**Task prompt**
Every entry is to be written out word for word.

**Record excerpts**
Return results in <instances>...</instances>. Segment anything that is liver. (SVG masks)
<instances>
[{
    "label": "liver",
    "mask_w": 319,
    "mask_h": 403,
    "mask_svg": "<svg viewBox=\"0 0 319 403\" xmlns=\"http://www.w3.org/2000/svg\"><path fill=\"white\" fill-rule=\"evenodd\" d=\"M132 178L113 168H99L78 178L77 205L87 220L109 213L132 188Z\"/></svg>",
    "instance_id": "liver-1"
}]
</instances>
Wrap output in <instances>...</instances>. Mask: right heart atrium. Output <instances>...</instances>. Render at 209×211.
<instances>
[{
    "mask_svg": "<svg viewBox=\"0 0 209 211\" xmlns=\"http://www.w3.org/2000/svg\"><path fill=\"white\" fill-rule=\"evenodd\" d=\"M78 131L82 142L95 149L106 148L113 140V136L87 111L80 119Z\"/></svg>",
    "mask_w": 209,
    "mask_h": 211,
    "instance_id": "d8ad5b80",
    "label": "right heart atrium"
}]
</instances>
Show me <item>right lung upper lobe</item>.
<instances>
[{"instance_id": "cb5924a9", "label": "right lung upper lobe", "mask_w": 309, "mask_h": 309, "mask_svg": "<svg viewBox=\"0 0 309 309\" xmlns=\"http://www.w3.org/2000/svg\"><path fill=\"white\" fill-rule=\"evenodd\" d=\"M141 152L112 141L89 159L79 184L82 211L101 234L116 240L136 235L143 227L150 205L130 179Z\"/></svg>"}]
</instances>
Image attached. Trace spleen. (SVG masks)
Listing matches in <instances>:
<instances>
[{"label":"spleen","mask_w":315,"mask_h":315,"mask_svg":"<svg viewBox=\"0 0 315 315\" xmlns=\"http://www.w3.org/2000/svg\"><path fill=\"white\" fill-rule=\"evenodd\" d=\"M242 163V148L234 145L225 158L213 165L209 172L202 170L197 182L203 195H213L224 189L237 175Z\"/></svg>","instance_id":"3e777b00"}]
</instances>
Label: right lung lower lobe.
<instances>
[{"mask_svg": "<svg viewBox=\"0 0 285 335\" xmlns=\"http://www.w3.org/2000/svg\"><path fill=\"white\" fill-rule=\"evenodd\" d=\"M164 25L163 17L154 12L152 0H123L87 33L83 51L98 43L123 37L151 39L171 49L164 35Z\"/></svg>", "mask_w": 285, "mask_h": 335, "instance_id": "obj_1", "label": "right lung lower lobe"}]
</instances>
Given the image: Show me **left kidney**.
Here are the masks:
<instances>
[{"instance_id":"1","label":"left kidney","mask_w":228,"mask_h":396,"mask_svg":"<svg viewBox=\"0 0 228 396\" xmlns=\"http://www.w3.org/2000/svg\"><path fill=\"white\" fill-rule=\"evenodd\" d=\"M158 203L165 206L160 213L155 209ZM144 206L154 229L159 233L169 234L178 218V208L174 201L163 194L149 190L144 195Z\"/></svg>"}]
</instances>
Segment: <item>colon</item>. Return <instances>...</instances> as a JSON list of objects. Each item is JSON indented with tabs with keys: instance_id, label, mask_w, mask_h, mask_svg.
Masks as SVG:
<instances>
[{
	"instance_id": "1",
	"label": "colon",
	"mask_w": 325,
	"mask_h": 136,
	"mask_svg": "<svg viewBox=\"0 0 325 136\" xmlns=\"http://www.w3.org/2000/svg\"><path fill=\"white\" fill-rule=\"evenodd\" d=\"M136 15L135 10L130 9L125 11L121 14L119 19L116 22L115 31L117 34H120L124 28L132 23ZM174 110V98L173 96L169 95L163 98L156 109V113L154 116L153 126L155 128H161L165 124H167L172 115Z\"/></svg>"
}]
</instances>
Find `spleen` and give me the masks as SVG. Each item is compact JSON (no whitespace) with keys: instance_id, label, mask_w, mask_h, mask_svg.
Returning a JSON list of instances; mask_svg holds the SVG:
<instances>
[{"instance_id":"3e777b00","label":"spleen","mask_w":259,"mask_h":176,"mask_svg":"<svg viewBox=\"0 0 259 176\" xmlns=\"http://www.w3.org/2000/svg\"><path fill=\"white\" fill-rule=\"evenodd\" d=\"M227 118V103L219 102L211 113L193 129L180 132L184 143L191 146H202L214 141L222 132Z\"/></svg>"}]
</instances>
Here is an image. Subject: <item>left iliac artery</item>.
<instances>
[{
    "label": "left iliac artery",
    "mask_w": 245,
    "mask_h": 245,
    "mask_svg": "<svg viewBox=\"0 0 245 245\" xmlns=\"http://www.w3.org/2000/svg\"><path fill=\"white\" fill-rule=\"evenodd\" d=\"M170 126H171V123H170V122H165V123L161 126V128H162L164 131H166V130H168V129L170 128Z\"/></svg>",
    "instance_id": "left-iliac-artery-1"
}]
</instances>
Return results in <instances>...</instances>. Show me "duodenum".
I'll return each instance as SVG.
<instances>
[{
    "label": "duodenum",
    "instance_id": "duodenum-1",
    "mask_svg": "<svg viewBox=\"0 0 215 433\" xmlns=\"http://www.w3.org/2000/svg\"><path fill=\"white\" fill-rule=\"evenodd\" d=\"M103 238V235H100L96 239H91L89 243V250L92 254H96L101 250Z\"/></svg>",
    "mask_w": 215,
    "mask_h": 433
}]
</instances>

**Response to this exercise**
Return results in <instances>...</instances>. Segment anything that is liver. (SVG masks)
<instances>
[{
    "label": "liver",
    "mask_w": 319,
    "mask_h": 403,
    "mask_svg": "<svg viewBox=\"0 0 319 403\" xmlns=\"http://www.w3.org/2000/svg\"><path fill=\"white\" fill-rule=\"evenodd\" d=\"M132 178L113 168H99L78 178L77 205L87 220L109 213L132 188Z\"/></svg>",
    "instance_id": "liver-1"
}]
</instances>
Wrap output in <instances>...</instances>. Mask: right heart atrium. Output <instances>...</instances>. Render at 209×211.
<instances>
[{
    "mask_svg": "<svg viewBox=\"0 0 209 211\" xmlns=\"http://www.w3.org/2000/svg\"><path fill=\"white\" fill-rule=\"evenodd\" d=\"M78 131L82 142L95 149L106 148L113 140V136L87 111L80 119Z\"/></svg>",
    "mask_w": 209,
    "mask_h": 211,
    "instance_id": "d8ad5b80",
    "label": "right heart atrium"
}]
</instances>
Show me <item>right lung upper lobe</item>.
<instances>
[{"instance_id": "cb5924a9", "label": "right lung upper lobe", "mask_w": 309, "mask_h": 309, "mask_svg": "<svg viewBox=\"0 0 309 309\" xmlns=\"http://www.w3.org/2000/svg\"><path fill=\"white\" fill-rule=\"evenodd\" d=\"M141 152L112 141L89 159L79 184L82 211L101 234L116 240L136 235L143 227L150 205L130 179Z\"/></svg>"}]
</instances>
Image attached. Trace spleen. (SVG masks)
Listing matches in <instances>:
<instances>
[{"label":"spleen","mask_w":315,"mask_h":315,"mask_svg":"<svg viewBox=\"0 0 315 315\" xmlns=\"http://www.w3.org/2000/svg\"><path fill=\"white\" fill-rule=\"evenodd\" d=\"M242 163V148L234 145L225 158L213 165L209 172L202 170L197 182L203 195H213L224 189L237 175Z\"/></svg>","instance_id":"3e777b00"}]
</instances>
Label: right lung lower lobe.
<instances>
[{"mask_svg": "<svg viewBox=\"0 0 285 335\" xmlns=\"http://www.w3.org/2000/svg\"><path fill=\"white\" fill-rule=\"evenodd\" d=\"M164 25L163 17L154 12L152 0H123L87 33L83 51L98 43L123 37L151 39L171 49L164 35Z\"/></svg>", "mask_w": 285, "mask_h": 335, "instance_id": "obj_1", "label": "right lung lower lobe"}]
</instances>
Given the image: Show me **left kidney**.
Here are the masks:
<instances>
[{"instance_id":"1","label":"left kidney","mask_w":228,"mask_h":396,"mask_svg":"<svg viewBox=\"0 0 228 396\" xmlns=\"http://www.w3.org/2000/svg\"><path fill=\"white\" fill-rule=\"evenodd\" d=\"M158 203L165 206L160 213L155 209ZM144 206L154 229L159 233L169 234L178 218V208L174 201L163 194L149 190L144 195Z\"/></svg>"}]
</instances>
Segment: <item>colon</item>. Return <instances>...</instances> as a JSON list of objects. Each item is JSON indented with tabs with keys: instance_id, label, mask_w, mask_h, mask_svg.
Masks as SVG:
<instances>
[{
	"instance_id": "1",
	"label": "colon",
	"mask_w": 325,
	"mask_h": 136,
	"mask_svg": "<svg viewBox=\"0 0 325 136\" xmlns=\"http://www.w3.org/2000/svg\"><path fill=\"white\" fill-rule=\"evenodd\" d=\"M136 15L135 10L130 9L125 11L121 14L119 19L116 22L115 31L117 34H120L124 28L132 23ZM174 110V98L173 96L169 95L163 98L156 109V113L154 116L153 126L155 128H161L165 124H167L172 115Z\"/></svg>"
}]
</instances>
Find `spleen` and give me the masks as SVG. Each item is compact JSON (no whitespace) with keys: instance_id, label, mask_w, mask_h, mask_svg.
Returning a JSON list of instances; mask_svg holds the SVG:
<instances>
[{"instance_id":"3e777b00","label":"spleen","mask_w":259,"mask_h":176,"mask_svg":"<svg viewBox=\"0 0 259 176\" xmlns=\"http://www.w3.org/2000/svg\"><path fill=\"white\" fill-rule=\"evenodd\" d=\"M227 118V103L219 102L211 113L193 129L180 132L184 143L191 146H202L214 141L222 132Z\"/></svg>"}]
</instances>
Here is an image. Subject: <item>left iliac artery</item>.
<instances>
[{
    "label": "left iliac artery",
    "mask_w": 245,
    "mask_h": 245,
    "mask_svg": "<svg viewBox=\"0 0 245 245\" xmlns=\"http://www.w3.org/2000/svg\"><path fill=\"white\" fill-rule=\"evenodd\" d=\"M170 126H171V123H170V122H165V123L161 126V128H162L164 131H166V130H168V129L170 128Z\"/></svg>",
    "instance_id": "left-iliac-artery-1"
}]
</instances>
Return results in <instances>...</instances>. Show me "duodenum".
I'll return each instance as SVG.
<instances>
[{
    "label": "duodenum",
    "instance_id": "duodenum-1",
    "mask_svg": "<svg viewBox=\"0 0 215 433\" xmlns=\"http://www.w3.org/2000/svg\"><path fill=\"white\" fill-rule=\"evenodd\" d=\"M103 238V235H100L96 239H91L89 243V250L92 254H96L101 250Z\"/></svg>",
    "mask_w": 215,
    "mask_h": 433
}]
</instances>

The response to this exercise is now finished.